=== YOUR OBJECTIVE ===
Take each line below that has "fotos" and copy it.

___ RECORD EXTRACTS ___

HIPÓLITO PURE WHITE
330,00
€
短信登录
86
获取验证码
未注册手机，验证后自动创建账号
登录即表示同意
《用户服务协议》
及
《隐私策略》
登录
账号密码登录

___
___ RECORD EXTRACTS ___

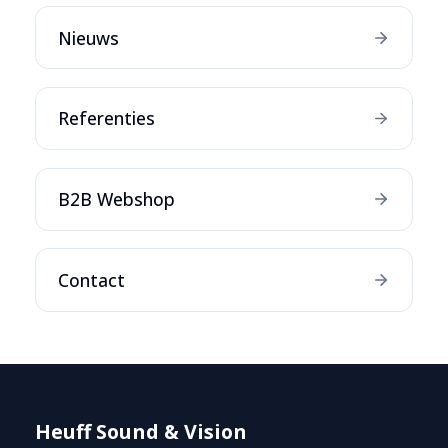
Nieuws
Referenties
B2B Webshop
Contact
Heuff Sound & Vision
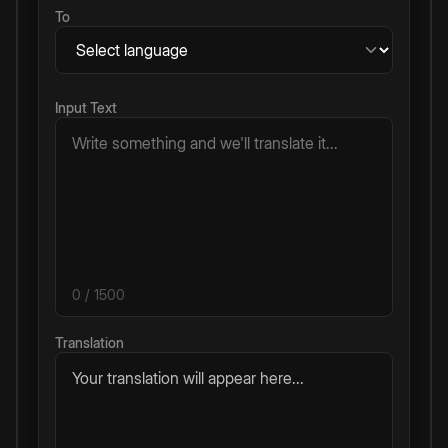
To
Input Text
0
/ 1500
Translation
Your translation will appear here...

___
___ RECORD EXTRACTS ___

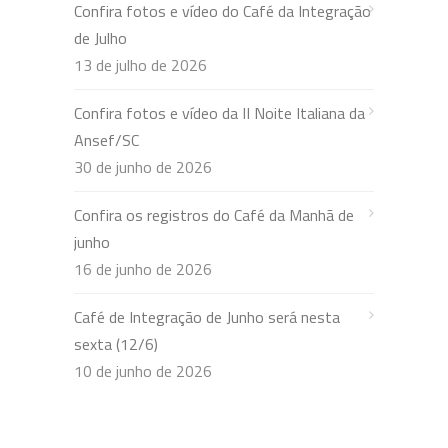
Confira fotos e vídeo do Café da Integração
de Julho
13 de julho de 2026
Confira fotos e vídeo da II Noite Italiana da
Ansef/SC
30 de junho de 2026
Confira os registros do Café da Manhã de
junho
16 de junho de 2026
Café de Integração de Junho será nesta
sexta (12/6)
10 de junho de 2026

___

=== TASK RESULT ===
Confira fotos e vídeo do Café da Integração
Confira fotos e vídeo da II Noite Italiana da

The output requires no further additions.